Nun mag der Zuseher sich im ersten Moment fragen, ob es unbedingt unterhaltsamer ist, Laura Linney als Cathy in der Serie „The Big C“ beim Sterben zuzusehen, doch ist die Serie, entgegen der möglichen Erwartungen, keine Serie vom Tod, sondern vom Leben. Cathy ist in ihren besten Jahren, sie ist eine zurückhaltende, attraktive Frau, die als Lehrerin in einer High School beschäftigt ist und deren Familie aus einem frühpubertären Sohn und einem spätpubertären Ehemann besteht. Sie führt ein akkurates Leben, das sie seltener hinterfragt als das Muster ihres Sofas. Bis zum Tag X als sie die Diagnose ihrer Krankheit bekommt. Plötzlich ist sie sich nicht mehr sicher, wer sie ist und wer sie sein will, sie hat das Gefühl, ihr läuft die Zeit davon, um sich ihre Lebensträume zu erfüllen und endlich frei und selbstbestimmt zu leben.

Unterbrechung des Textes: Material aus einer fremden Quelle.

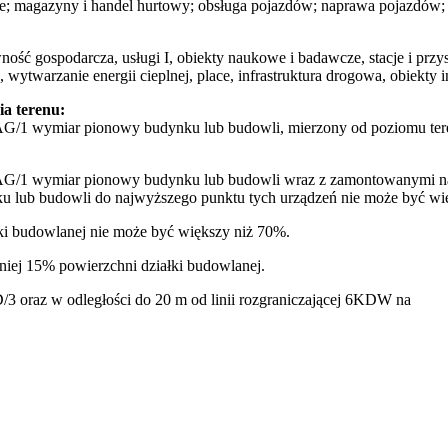
owe; magazyny i handel hurtowy; obsługa pojazdów; naprawa pojazdów;
ność gospodarcza, usługi I, obiekty naukowe i badawcze, stacje i przy
ytwarzanie energii cieplnej, place, infrastruktura drogowa, obiekty in
ia terenu:
3AG/1 wymiar pionowy budynku lub budowli, mierzony od poziomu ter
3AG/1 wymiar pionowy budynku lub budowli wraz z zamontowanymi na n
u lub budowli do najwyższego punktu tych urządzeń nie może być wi
łki budowlanej nie może być większy niż 70%.
mniej 15% powierzchni działki budowlanej.
3 oraz w odległości do 20 m od linii rozgraniczającej 6KDW na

„The Big C“ ist mit der dreifach Oscar-nominierten Linney hochkarätig besetzt. Ihr Ehemann wird kongenial von Oliver Platt verkörpert, der bis dato auf besonders schräg- liebenswerte Nebenrollen im US-Mainstream Kino spezialisiert war. Auch seine Rolle in „The Big C“ ist erfreulicherweise auf diese Art und Weise angelegt, er ist ein warmherziger Elefant im Porzellanladen. Eine weitere Nebenrolle übernimmt Gabourey Sidibe, eine junge afroamerikanische Schauspielerin, die keinem gängigen Schönheitsidealbild entspricht, für ihre erste Filmrolle in „Precious“ aber gleich für den Academy Award nominiert wurde.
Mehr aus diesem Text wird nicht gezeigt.